§ **Record excerpts**:
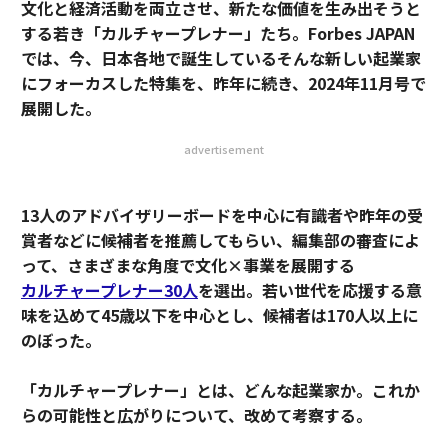
文化と経済活動を両立させ、新たな価値を生み出そうと
する若き「カルチャープレナー」たち。Forbes JAPAN
では、今、日本各地で誕生しているそんな新しい起業家
にフォーカスした特集を、昨年に続き、2024年11月号で
展開した。
advertisement
13人のアドバイザリーボードを中心に有識者や昨年の受
賞者などに候補者を推薦してもらい、編集部の審査によ
って、さまざまな角度で文化×事業を展開する
カルチャープレナー30人
を選出。若い世代を応援する意
味を込めて45歳以下を中心とし、候補者は170人以上に
のぼった。
「カルチャープレナー」とは、どんな起業家か。これか
らの可能性と広がりについて、改めて考察する。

§ **Assigned task**: Reproduce every record above exactly as given, excluding pictures from the result.

§ **Response to the task**:
文化と経済活動を両立させ、新たな価値を生み出そうと
する若き「カルチャープレナー」たち。Forbes JAPAN
では、今、日本各地で誕生しているそんな新しい起業家
にフォーカスした特集を、昨年に続き、2024年11月号で
展開した。
advertisement
13人のアドバイザリーボードを中心に有識者や昨年の受
賞者などに候補者を推薦してもらい、編集部の審査によ
って、さまざまな角度で文化×事業を展開する
カルチャープレナー30人
を選出。若い世代を応援する意
味を込めて45歳以下を中心とし、候補者は170人以上に
のぼった。
「カルチャープレナー」とは、どんな起業家か。これか
らの可能性と広がりについて、改めて考察する。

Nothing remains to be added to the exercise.